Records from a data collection
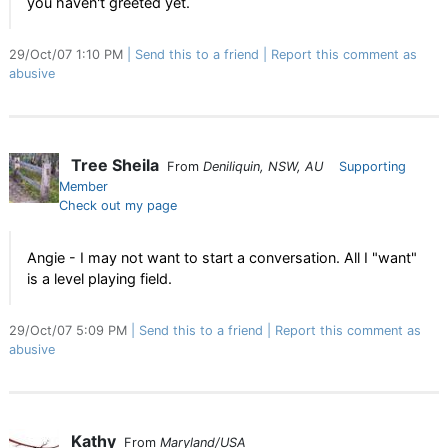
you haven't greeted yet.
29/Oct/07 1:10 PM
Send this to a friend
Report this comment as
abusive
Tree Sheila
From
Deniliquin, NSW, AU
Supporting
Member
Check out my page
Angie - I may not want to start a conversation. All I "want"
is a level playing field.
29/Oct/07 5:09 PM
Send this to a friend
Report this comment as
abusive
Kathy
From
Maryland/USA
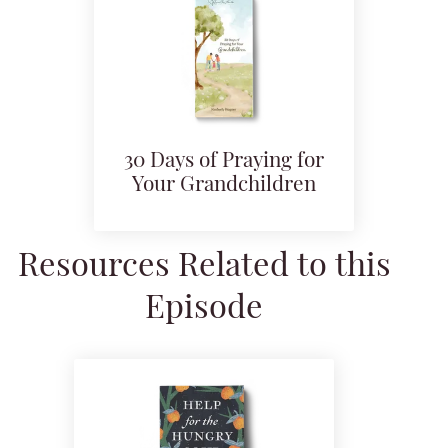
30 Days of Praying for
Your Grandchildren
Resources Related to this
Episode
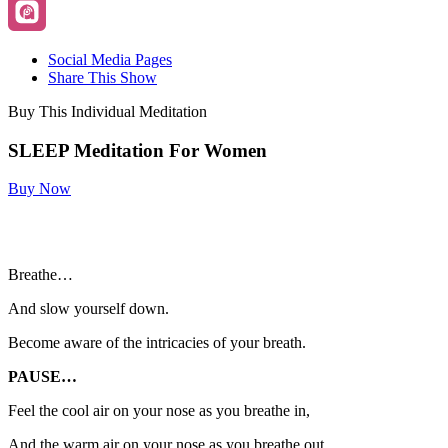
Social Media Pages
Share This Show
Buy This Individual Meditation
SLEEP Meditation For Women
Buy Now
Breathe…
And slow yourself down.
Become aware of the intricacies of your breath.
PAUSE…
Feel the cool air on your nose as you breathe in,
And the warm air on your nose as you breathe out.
* * *
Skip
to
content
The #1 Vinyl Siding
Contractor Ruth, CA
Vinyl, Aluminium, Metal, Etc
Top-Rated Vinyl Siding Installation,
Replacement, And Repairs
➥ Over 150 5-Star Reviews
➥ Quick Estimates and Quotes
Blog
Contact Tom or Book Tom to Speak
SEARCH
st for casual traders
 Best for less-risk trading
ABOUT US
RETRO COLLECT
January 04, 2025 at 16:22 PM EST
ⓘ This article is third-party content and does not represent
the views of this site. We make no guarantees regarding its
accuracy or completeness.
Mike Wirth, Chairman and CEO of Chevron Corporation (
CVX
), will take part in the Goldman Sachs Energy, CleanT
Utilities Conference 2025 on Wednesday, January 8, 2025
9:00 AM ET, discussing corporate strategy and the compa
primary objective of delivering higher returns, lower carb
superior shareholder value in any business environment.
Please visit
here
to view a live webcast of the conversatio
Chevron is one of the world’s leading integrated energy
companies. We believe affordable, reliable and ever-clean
* * *
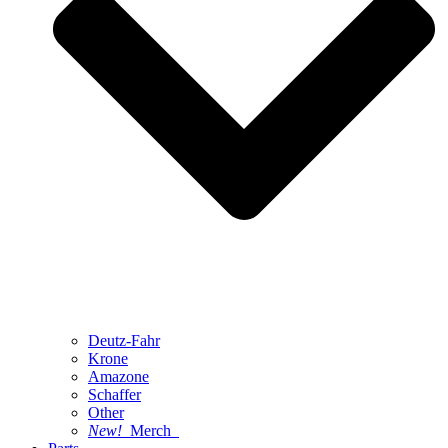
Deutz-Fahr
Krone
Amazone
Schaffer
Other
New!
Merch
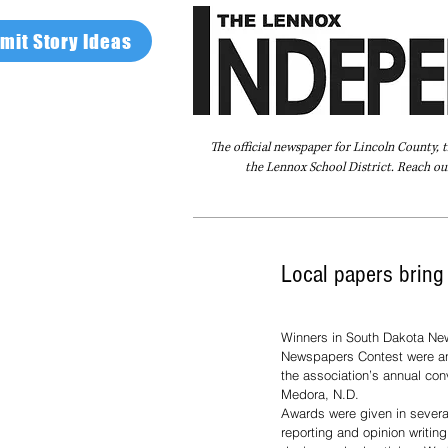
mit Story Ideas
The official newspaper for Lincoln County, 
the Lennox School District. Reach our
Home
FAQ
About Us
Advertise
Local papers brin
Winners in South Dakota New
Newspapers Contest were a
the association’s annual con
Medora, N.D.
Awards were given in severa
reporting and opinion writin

• **Task to carry out**
Please return the lines above that run from the line containing "Local papers brin" to the line containing "reporting and opinion writin", inclusive, exactly and with no other lines.

• **Task solution**
Local papers brin
Winners in South Dakota New
Newspapers Contest were a
the association’s annual con
Medora, N.D.
Awards were given in severa
reporting and opinion writin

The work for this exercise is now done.